There is no one I envy more than Curious George.

He gets to be owned by the man in the yellow hat, wake up, have his cake and eat it too. We applaud his inquisitve mind, even if he is a bit of a dumbass. Yet when I ask questions, I feel like a fool. As though I should already know the answer, seeing as I don't have the luxury of being a 3 foot tall monkey. 

I know, I know. Way to make a children's cartoon all about yourself, you vain fuck. But I swear, in the least pretentious way possible, I'm only highlighting the allegory I picked up on. So piss off ok.

I wish I was less embarrassed to be out of the know. But the truth is, no matter how much I try to fight it, I'm terrible at accepting feedback. It kills me that I'm not humble enough to take criticism well. I know nothing, but when I know something, I can't deal with any cognitive dissonance surrounding it. I just can't; I will put off opening that email or those Canvas comments or those PDF edits. I don't have a fail safe for when my justifications aren't good enough. I just chalk it up to incompetence, unintelligence, and helplessness. And I'm ashamed of it.

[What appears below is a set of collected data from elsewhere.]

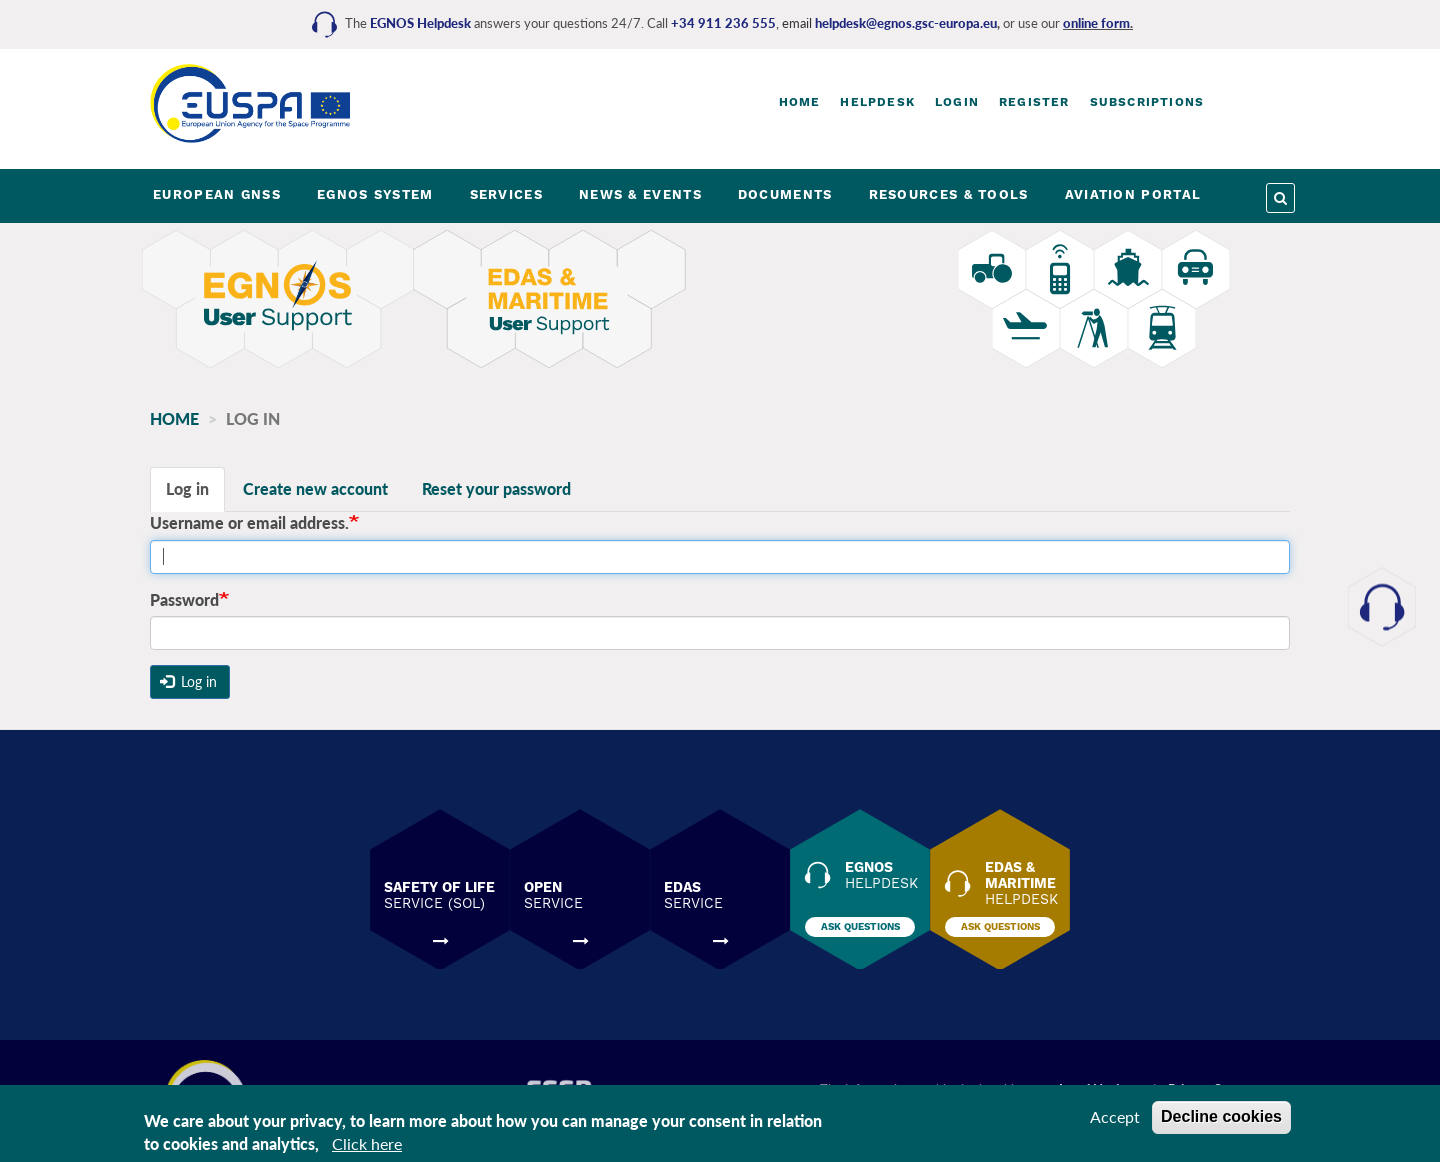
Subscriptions (1147, 102)
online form (1096, 23)
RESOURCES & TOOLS (949, 194)
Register (1034, 102)
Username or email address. (249, 522)
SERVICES (506, 194)
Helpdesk (877, 102)
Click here (367, 1143)
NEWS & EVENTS (640, 194)
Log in (187, 488)
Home (800, 102)
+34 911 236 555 (723, 23)
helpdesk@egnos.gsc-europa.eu (906, 23)
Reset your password (496, 488)
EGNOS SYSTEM (375, 194)
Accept (1115, 1116)
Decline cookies (1221, 1116)
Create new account (315, 488)
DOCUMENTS (785, 194)
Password (184, 599)
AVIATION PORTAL (1133, 194)
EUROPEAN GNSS (217, 194)
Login (957, 102)
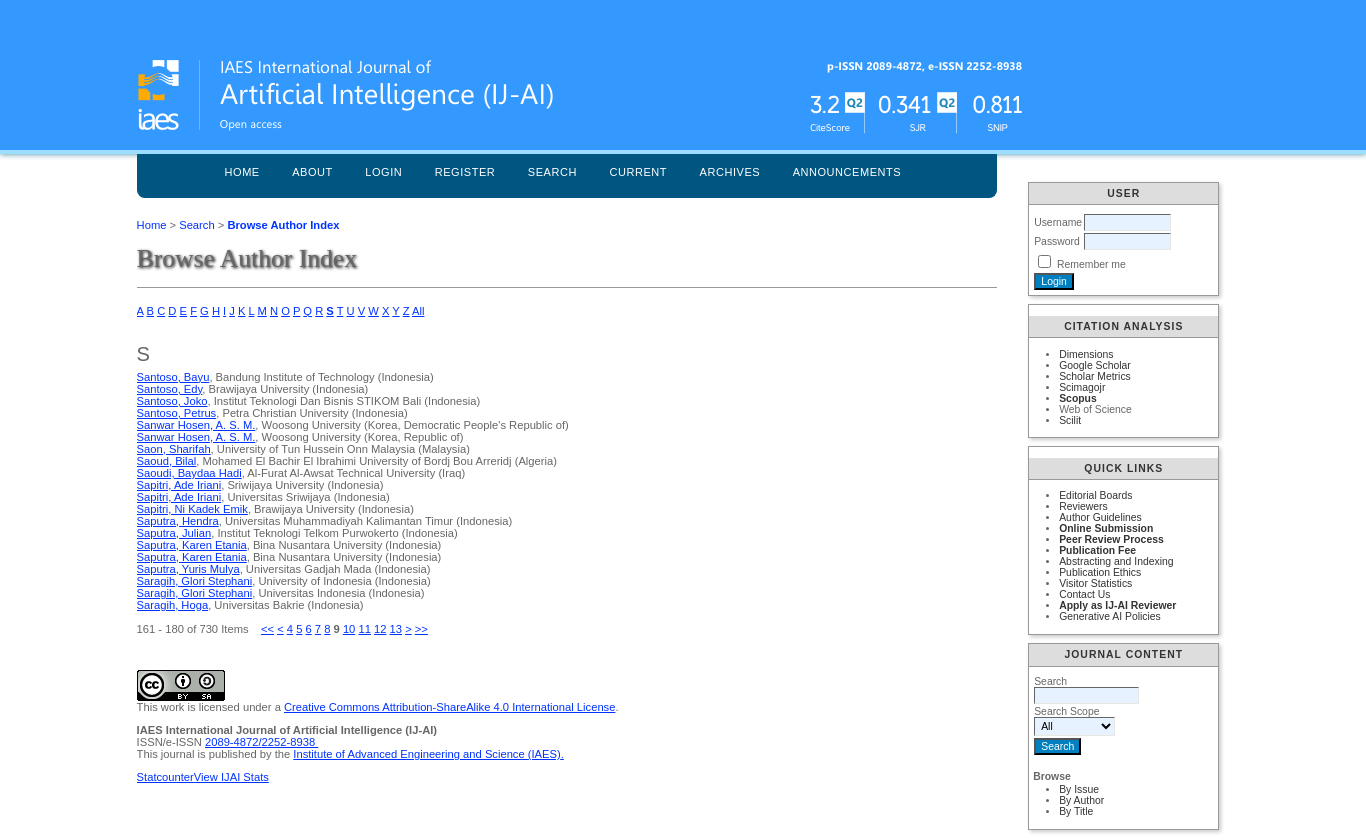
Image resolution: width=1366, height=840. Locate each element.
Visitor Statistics (1095, 583)
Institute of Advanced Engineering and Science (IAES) (426, 754)
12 (380, 629)
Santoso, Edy (170, 389)
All (418, 311)
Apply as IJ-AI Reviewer (1117, 605)
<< (267, 629)
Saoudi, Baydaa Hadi (189, 473)
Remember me (1091, 264)
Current (638, 172)
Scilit (1070, 420)
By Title (1076, 811)
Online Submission (1106, 528)
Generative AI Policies (1110, 616)
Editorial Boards (1095, 495)
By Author (1081, 800)
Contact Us (1084, 594)
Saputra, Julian (174, 533)
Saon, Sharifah (174, 449)
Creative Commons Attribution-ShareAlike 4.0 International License (449, 707)
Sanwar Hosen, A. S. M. (196, 425)
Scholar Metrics (1095, 376)
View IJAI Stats (231, 777)
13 (396, 629)
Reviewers (1083, 506)
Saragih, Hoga (173, 605)
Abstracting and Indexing (1116, 561)
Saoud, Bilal (167, 461)
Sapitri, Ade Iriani (179, 485)
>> (421, 629)
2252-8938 (290, 742)
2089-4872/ (233, 742)
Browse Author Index (283, 225)
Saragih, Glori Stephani (195, 581)
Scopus (1078, 398)
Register (465, 172)
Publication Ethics (1100, 572)
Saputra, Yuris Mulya (188, 569)
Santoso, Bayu (173, 377)
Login (383, 172)
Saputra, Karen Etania (192, 545)
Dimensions (1086, 354)
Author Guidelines (1100, 517)
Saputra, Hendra (178, 521)
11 (364, 629)
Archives (730, 172)
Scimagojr (1082, 387)
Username (1058, 222)
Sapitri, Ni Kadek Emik (192, 509)
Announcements (847, 172)
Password (1057, 241)
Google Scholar (1095, 365)
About (312, 172)
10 (349, 629)
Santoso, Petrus (177, 413)
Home (242, 172)
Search (552, 172)
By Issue (1079, 789)
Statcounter (165, 777)
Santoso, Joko (172, 401)
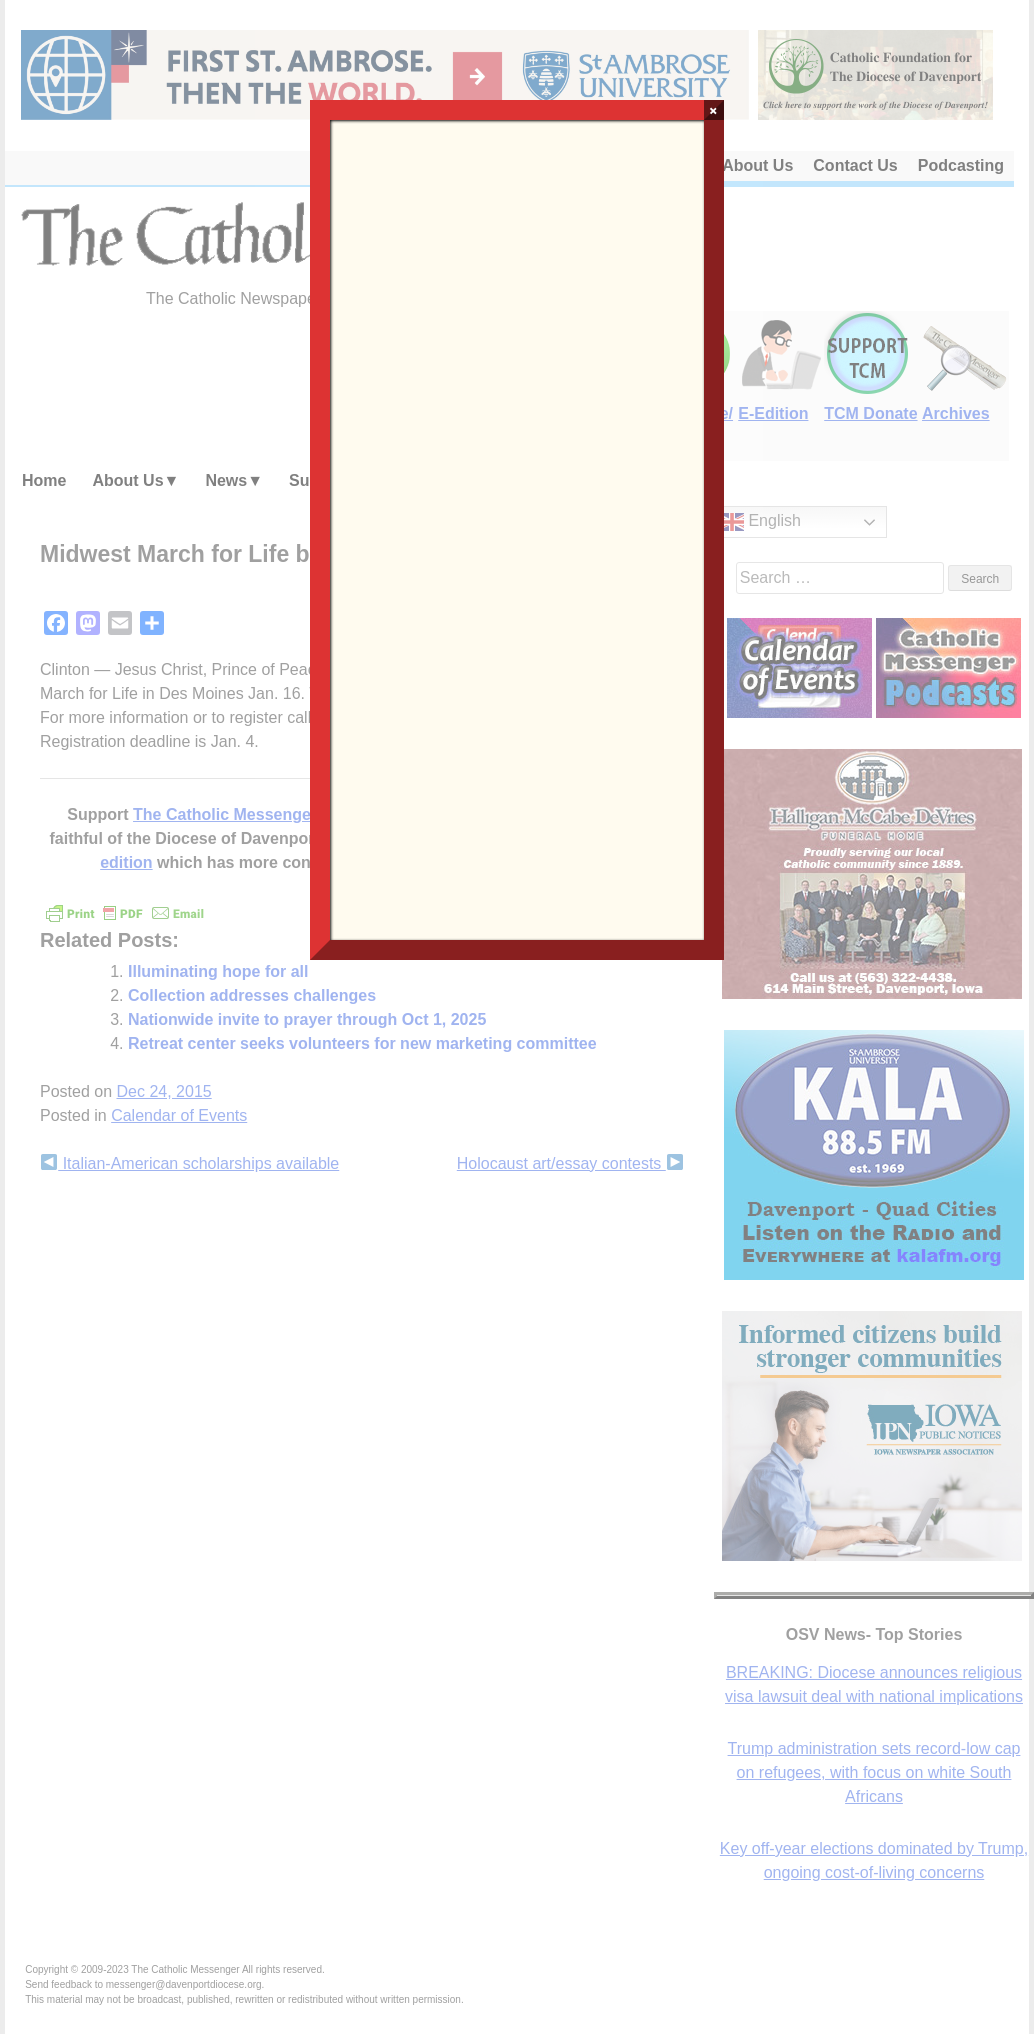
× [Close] (713, 110)
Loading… (517, 528)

I'm ashamed of my inability to suck it up, butter cup. I have a fear I'll forever yearn for a Curious George mindset; one where I can be set free from cognitive dissonance and allow myself to make mistakes in order to gain. So I suppose I wish I was less afraid of judgement. I say I am, but in reality, I think I'm only unafraid when judgement is subjective. Being objectively wrong is a much different story, but maybe I should make like George and lean into it. After all, I looked like him when I was 4.



P.S.

What a shame that I get the most creative writing spark at the most inconvenient of times. I have two essays due tonight, both of which I'm fucked sideways for, and all I can do it write for leisure. It's not my fault my brain works this way. In fact, that might be my cure to writer's block. Assign me a task and watch my mind frolick the realms of wild wonder and artistic flow. 

And I'm allowed to say that, because art is subjective.